L’ad spiega agli amici che non vuole apparire come la marionetta di Rossi (che tutti danno nuovo ad tra un anno, quando la legge gli permetterà di sedersi sulla poltrona più ambita). Una certa autonomia si è vista durante la prima riunione dopo il suo insediamento: i primi programmi di cui ha proposto il rinnovo sono stati Report e Mezz’ora in più. Una mossa che gli ha assicurato la tolleranza del M5S (che stima molto Sigfrido Ranucci) e del Pd, ma che ha fatto sollevare più di qualche sopracciglio agli estremisti meloniani che speravano di spazzare via con il lanciafiamme i programmi considerati ostili.

Per un microfono in più

Agli altri partner di coalizione, alla fine, sono andate quote importanti della tv pubblica: Forza italia incassa la direzione del Tg2 con Antonio Preziosi e il rilancio di Check up, programma caro alla consigliera d’amministrazione in quota azzurra Simona Agnes, ma anche più spazio per Serena Autieri.

La Lega porta a casa anche la direzione del centro studi Rai per Francesco Giorgino, che però tornerà anche in video con un approfondimento in seconda serata. Un programma simile a quello che dovrebbe andare a Monica Setta, pure spalleggiata dall’area del Carroccio.

Resta poi il grande desiderio di riportare in Rai Nicola Porro, ma il conduttore di Quarta Repubblica ha mille dubbi. In quota Lega c’è anche Francesco Pionati, lanciato dal consigliere De Biasio e destinato con molta probabilità alla direzione di Radiouno.

Ma la grande crociata leghista si consumerà sul prossimo festival di Sanremo: intanto, è stato tolto di mezzo il direttore del prime time Stefano Coletta, destinato alla direzione sviluppo progetti speciali, che assomiglia, dicono in Rai, alla immaginaria fiction Machiavelli di Boris, quella che mai si realizzerà.

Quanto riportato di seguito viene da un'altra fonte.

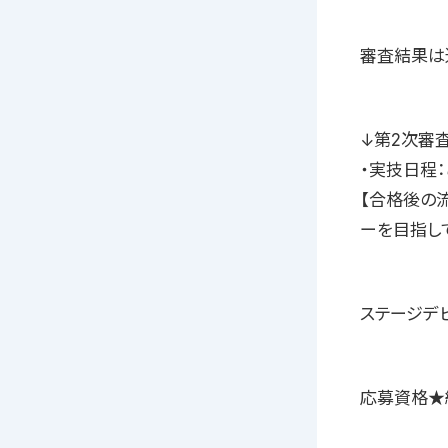
審査結果は
↓第2次審
・実技日程
【合格後の
ーを目指し
ステージデ
応募資格★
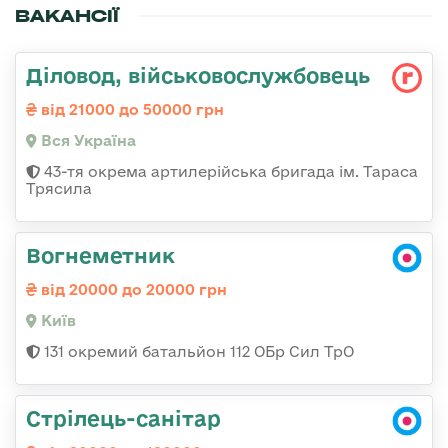
ВАКАНСІЇ
Діловод, військовослужбовець
від 21000 до 50000 грн
Вся Україна
43-тя окрема артилерійська бригада ім. Тараса
Трясила
Вогнеметник
від 20000 до 20000 грн
Київ
131 окремий батальйон 112 ОБр Сил ТрО
Стрілець-санітар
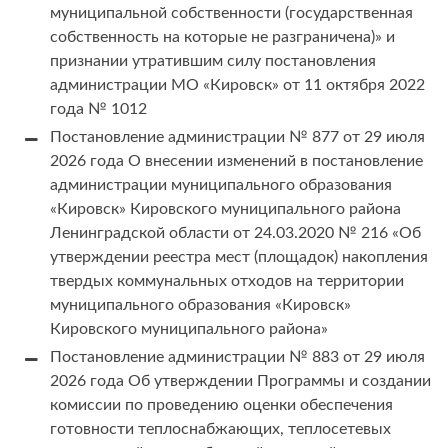
муниципальной собственности (государственная
собственность на которые не разграничена)» и
признании утратившим силу постановления
администрации МО «Кировск» от 11 октября 2022
года № 1012
Постановление администрации № 877 от 29 июля
2026 года О внесении изменений в постановление
администрации муниципального образования
«Кировск» Кировского муниципального района
Ленинградской области от 24.03.2020 № 216 «Об
утверждении реестра мест (площадок) накопления
твердых коммунальных отходов на территории
муниципального образования «Кировск»
Кировского муниципального района»
Постановление администрации № 883 от 29 июля
2026 года Об утверждении Программы и создании
комиссии по проведению оценки обеспечения
готовности теплоснабжающих, теплосетевых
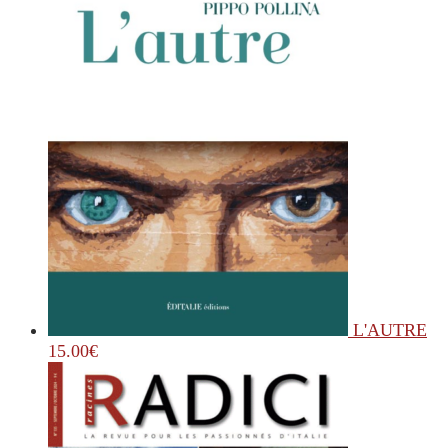
L'AUTRE
15.00
€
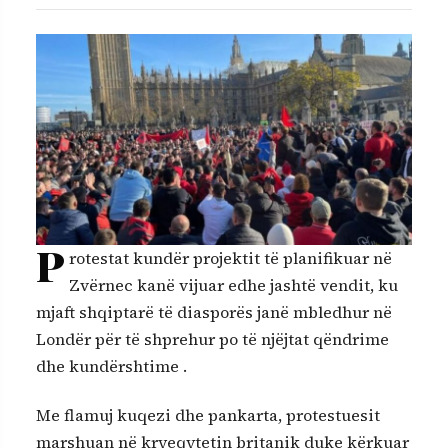
P
rotestat kundër projektit të planifikuar në
Zvërnec kanë vijuar edhe jashtë vendit, ku
mjaft shqiptarë të diasporës janë mbledhur në
Londër për të shprehur po të njëjtat qëndrime
dhe kundërshtime .
Me flamuj kuqezi dhe pankarta, protestuesit
marshuan në kryeqytetin britanik duke kërkuar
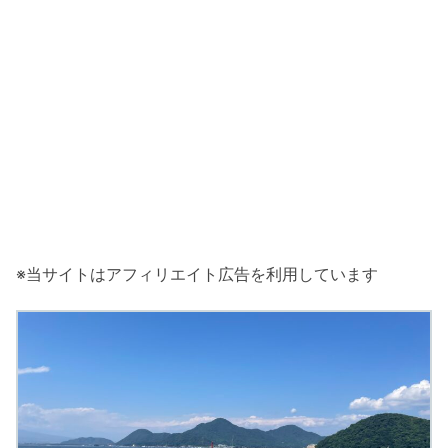
※当サイトはアフィリエイト広告を利用しています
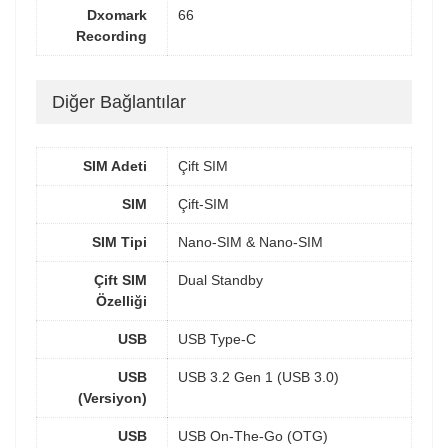
Dxomark
66
Recording
Diğer Bağlantılar
SIM Adeti
Çift SIM
SIM
Çift-SIM
SIM Tipi
Nano-SIM & Nano-SIM
Çift SIM
Dual Standby
Özelliği
USB
USB Type-C
USB
USB 3.2 Gen 1 (USB 3.0)
(Versiyon)
USB
USB On-The-Go (OTG)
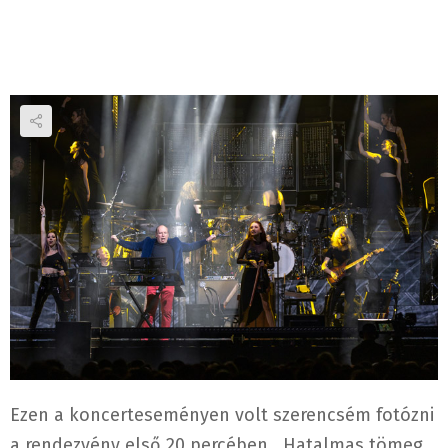
Ezen a koncerteseményen volt szerencsém fotózni
a rendezvény első 20 percében. Hatalmas tömeg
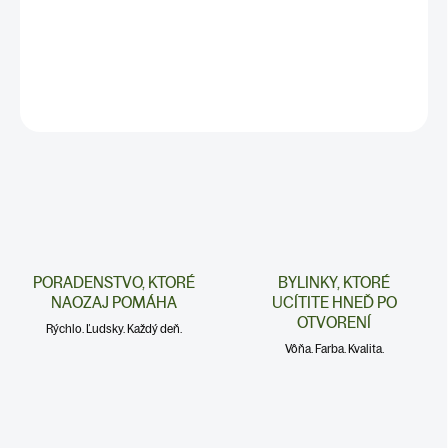
✅
Najlepšie výsledky dosiahnete pri
kúre z 2-3 balení.
DETAILNÉ INFORMÁCIE
PORADENSTVO, KTORÉ
BYLINKY, KTORÉ
NAOZAJ POMÁHA
UCÍTITE HNEĎ PO
OTVORENÍ
Rýchlo. Ľudsky. Každý deň.
Vôňa. Farba. Kvalita.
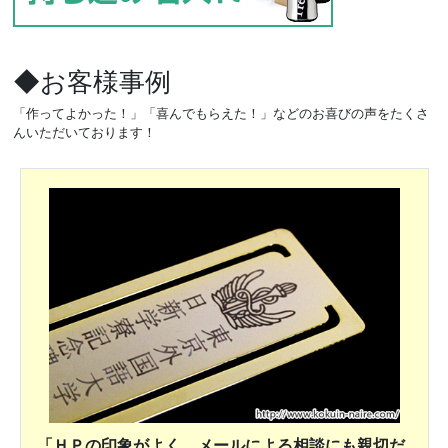
◆お客様事例
「作ってよかった！」「喜んでもらえた！」などのお喜びの声をたくさ
んいただいております！
「ＨＰの印象がよく、メールによる相談にも親切だ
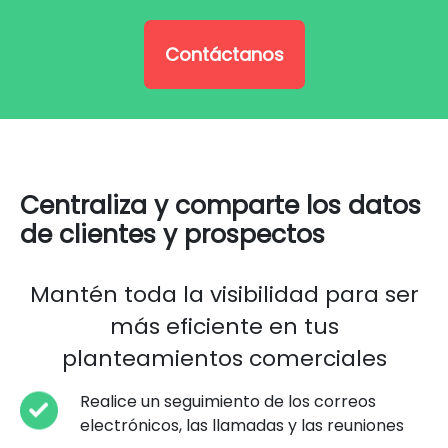
Contáctanos
Centraliza y comparte los datos
de clientes y prospectos
Mantén toda la visibilidad para ser
más eficiente en tus
planteamientos comerciales
Realice un seguimiento de los correos
electrónicos, las llamadas y las reuniones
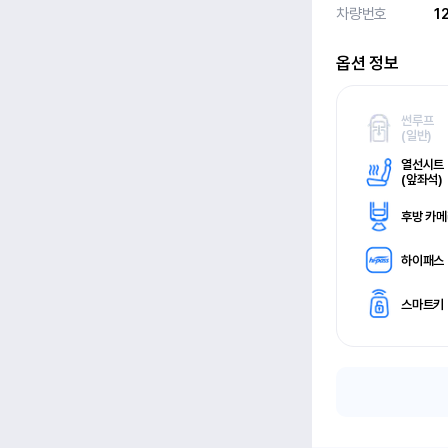
차량번호
1
옵션 정보
썬루프
(
일반)
열선시트
(
앞좌석)
후방 카
하이패스
스마트키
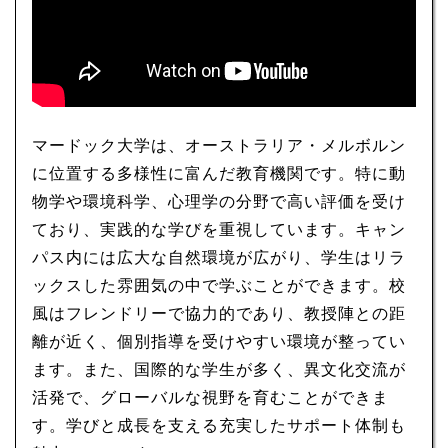
マードック大学は、オーストラリア・メルボルン
に位置する多様性に富んだ教育機関です。特に動
物学や環境科学、心理学の分野で高い評価を受け
ており、実践的な学びを重視しています。キャン
パス内には広大な自然環境が広がり、学生はリラ
ックスした雰囲気の中で学ぶことができます。校
風はフレンドリーで協力的であり、教授陣との距
離が近く、個別指導を受けやすい環境が整ってい
ます。また、国際的な学生が多く、異文化交流が
活発で、グローバルな視野を育むことができま
す。学びと成長を支える充実したサポート体制も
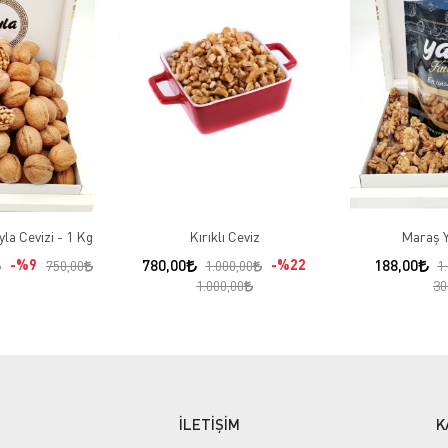
la Cevizi - 1 Kg
Kırıklı Ceviz
Maraş Y
%9
780,00
%22
188,00
750,00
1.000,00
1
1.000,00
30
İLETİŞİM
K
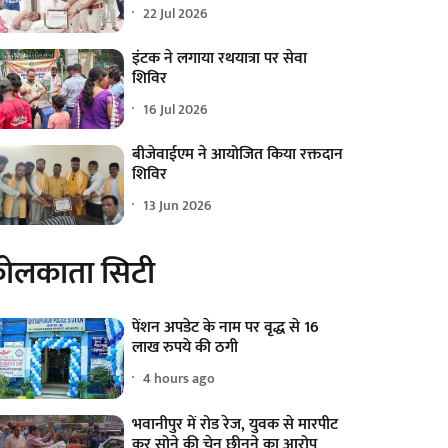
22 Jul 2026
इंटक ने लगाया रथयात्रा पर सेवा
शिविर
16 Jul 2026
बीजेवाईएम ने आयोजित किया रक्तदान
शिविर
13 Jun 2026
ोलकाता सिटी
पेंशन अपडेट के नाम पर वृद्ध से 16
लाख रुपये की ठगी
4 hours ago
भवानीपुर में रोड रेज, युवक से मारपीट
कर सोने की चेन छीनने का आरोप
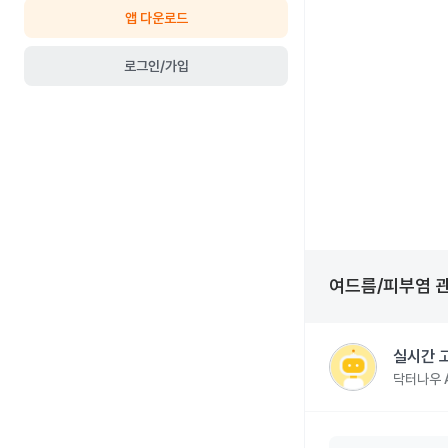
앱 다운로드
로그인/가입
여드름/피부염
실시간 
닥터나우 A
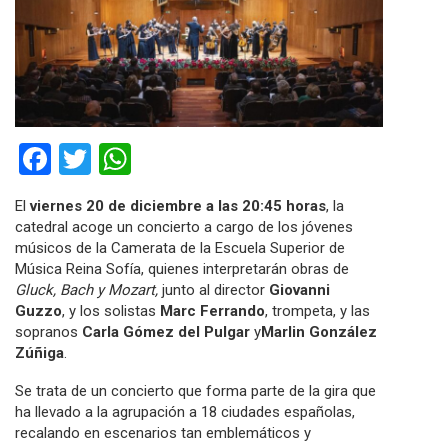
Facebook
Twitter
WhatsApp
El
viernes 20 de diciembre a las 20:45 horas
, la
catedral acoge un concierto a cargo de los jóvenes
músicos de la Camerata de la Escuela Superior de
Música Reina Sofía, quienes interpretarán obras de
Gluck, Bach y Mozart,
junto al director
Giovanni
Guzzo
, y los solistas
Marc Ferrando
, trompeta, y las
sopranos
Carla Gómez del Pulgar
y
Marlin González
Zúñiga
.
Se trata de un concierto que forma parte de la gira que
ha llevado a la agrupación a 18 ciudades españolas,
recalando en escenarios tan emblemáticos y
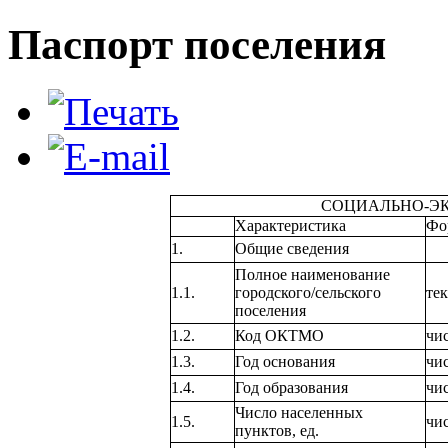
Паспорт поселения
СОЦИАЛЬНО-Э
Характеристика
Фо
1.
Общие сведения
Полное наименование
1.1.
городского/сельского
тек
поселения
1.2.
Код ОКТМО
чи
1.3.
Год основания
чи
1.4.
Год образования
чи
Число населенных
1.5.
чи
пунктов, ед.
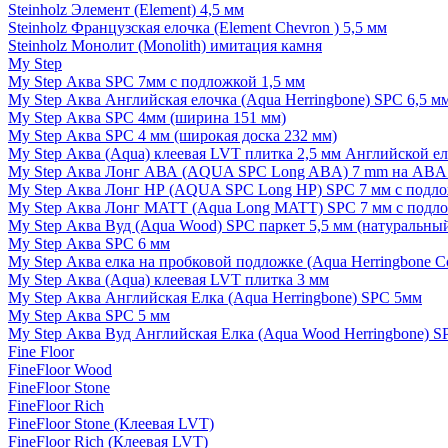
Steinholz Элемент (Element) 4,5 мм
Steinholz Французская елочка (Element Chevron ) 5,5 мм
Steinholz Монолит (Monolith) имитация камня
My Step
My Step Аква SPC 7мм c подложкой 1,5 мм
My Step Аква Английская елочка (Aqua Herringbone) SPC 6,5 м
My Step Аква SPC 4мм (ширина 151 мм)
My Step Аква SPC 4 мм (широкая доска 232 мм)
My Step Аква (Aqua) клеевая LVT плитка 2,5 мм Английской е
My Step Аква Лонг АВА (AQUA SPC Long ABA) 7 mm на ABA 
My Step Аква Лонг НР (AQUA SPC Long HP) SPC 7 мм с подло
My Step Аква Лонг MATT (Aqua Long MATT) SPC 7 мм с подло
My Step Аква Вуд (Aqua Wood) SPC паркет 5,5 мм (натуральны
My Step Аква SPC 6 мм
My Step Аква елка на пробковой подложке (Aqua Herringbone C
My Step Аква (Aqua) клеевая LVT плитка 3 мм
My Step Аква Английская Елка (Aqua Herringbone) SPC 5мм
My Step Аква SPC 5 мм
My Step Аква Вуд Английская Елка (Aqua Wood Herringbone) S
Fine Floor
FineFloor Wood
FineFloor Stone
FineFloor Rich
FineFloor Stone (Клеевая LVT)
FineFloor Rich (Клеевая LVT)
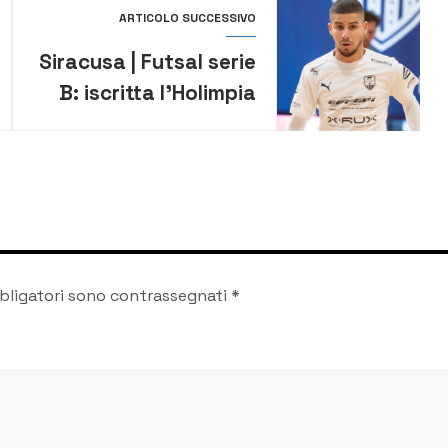
ARTICOLO SUCCESSIVO
Siracusa | Futsal serie
B: iscritta l’Holimpia
c5. Colpo grosso con
El Johari Rafik
bligatori sono contrassegnati
*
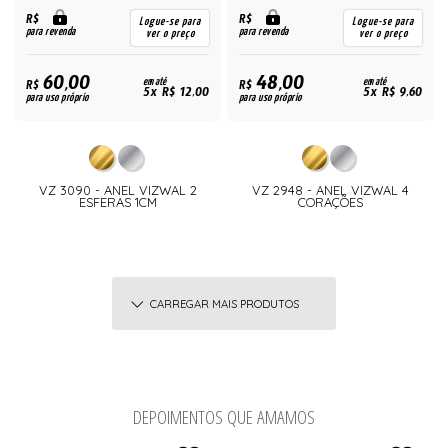
R$
R$
Logue-se para
Logue-se para
para revenda
para revenda
ver o preço
ver o preço
60,00
48,00
R$
em até
R$
em até
5x R$ 12,00
5x R$ 9,60
para uso próprio
para uso próprio
VZ 3090 - ANEL VIZWAL 2
VZ 2948 - ANEL VIZWAL 4
ESFERAS 1CM
CORAÇÕES
CARREGAR MAIS PRODUTOS
DEPOIMENTOS QUE AMAMOS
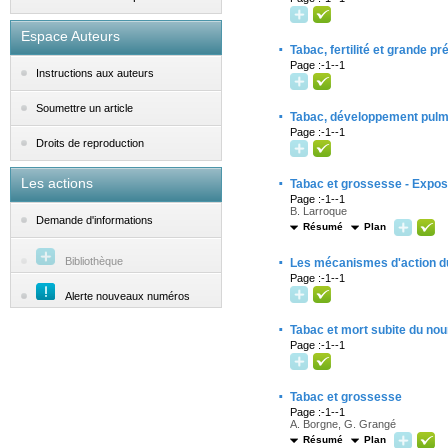
Espace Auteurs
·
Tabac, fertilité et grande pr
Page :-1--1
Instructions aux auteurs
Soumettre un article
·
Tabac, développement pulmon
Page :-1--1
Droits de reproduction
·
Les actions
Tabac et grossesse - Exposi
Page :-1--1
B. Larroque
Demande d'informations
Résumé
Plan
·
Bibliothèque
Les mécanismes d'action d
Page :-1--1
Alerte nouveaux numéros
·
Tabac et mort subite du nou
Page :-1--1
·
Tabac et grossesse
Page :-1--1
A. Borgne, G. Grangé
Résumé
Plan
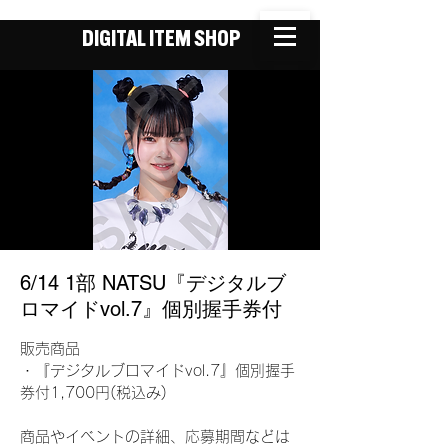
DIGITAL ITEM SHOP
6/14 1部 NATSU『デジタルブ
ロマイドvol.7』個別握手券付
販売商品
・『デジタルブロマイドvol.7』個別握手
券付1,700円(税込み)
商品やイベントの詳細、応募期間などは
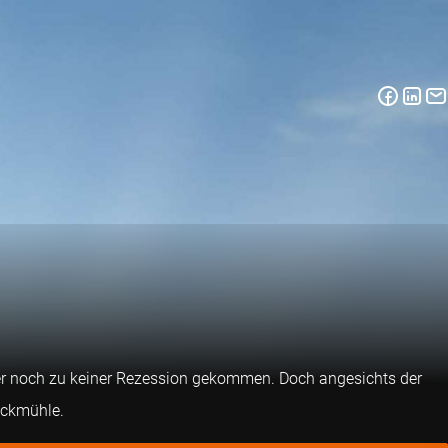
aber noch zu keiner Rezession gekommen. Doch angesichts der
ickmühle.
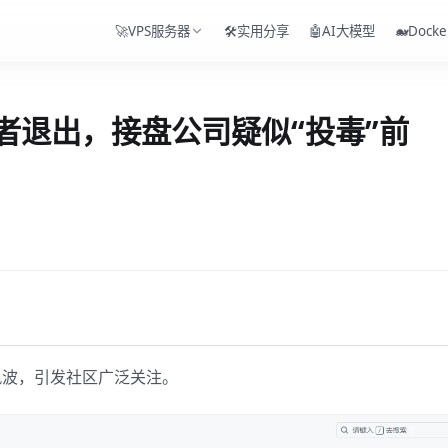
🚀VPS服务器
🛠️实用分享
🤖AI大模型
🐋Docke
 开发者退出，接盘公司疑似“投毒”前
风波，引发社区广泛关注。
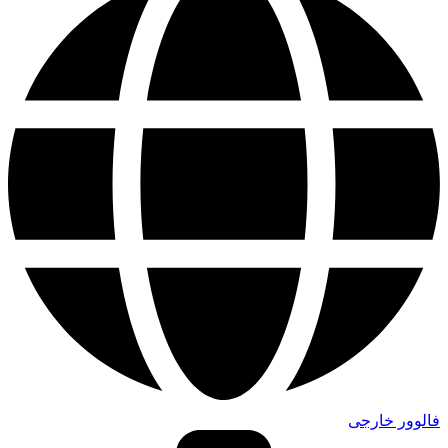
فالوور خارجی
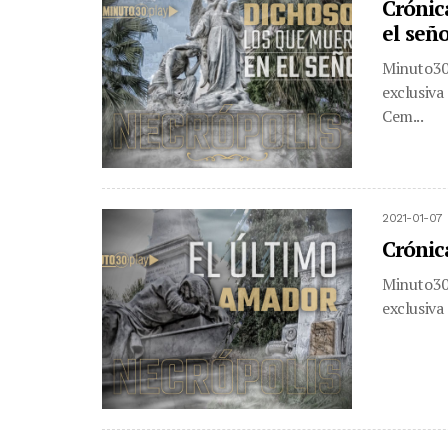
Crónic
el señ
Minuto30.
exclusiva
Cem...
2021-01-07 
Crónic
Minuto30.
exclusiva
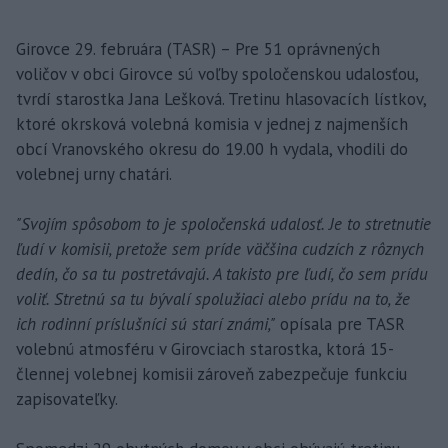
Girovce 29. februára (TASR) – Pre 51 oprávnených
voličov v obci Girovce sú voľby spoločenskou udalosťou,
tvrdí starostka Jana Lešková. Tretinu hlasovacích lístkov,
ktoré okrsková volebná komisia v jednej z najmenších
obcí Vranovského okresu do 19.00 h vydala, vhodili do
volebnej urny chatári.
"Svojím spôsobom to je spoločenská udalosť. Je to stretnutie
ľudí v komisii, pretože sem príde väčšina cudzích z rôznych
dedín, čo sa tu postretávajú. A takisto pre ľudí, čo sem prídu
voliť. Stretnú sa tu bývalí spolužiaci alebo prídu na to, že
ich rodinní príslušníci sú starí známi,"
opísala pre TASR
volebnú atmosféru v Girovciach starostka, ktorá 15-
člennej volebnej komisii zároveň zabezpečuje funkciu
zapisovateľky.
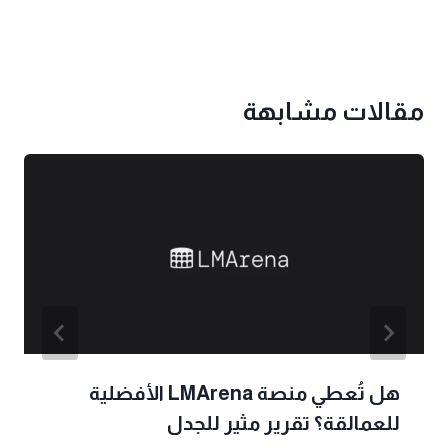
مقالات مشابهة
هل تُعطي منصة LMArena الأفضلية
للعمالقة؟ تقرير مثير للجدل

Ma su Coletta pende anche la spada di Damocle dell’esposto Agcom contro il suo festival. A fine mese è prevista la delibera sulla questione della pubblicità occulta (anche per Instagram) e sul “caso Blanco”. La decisione potrebbe comportare anche un provvedimento sanzionatorio.

Il centrodestra spera poi in un grande ritorno: quello di Enrico Ruggeri, che nel 2020 era già stato su Raidue. Una storia tutta da cantare, come si chiamava il suo programma allora.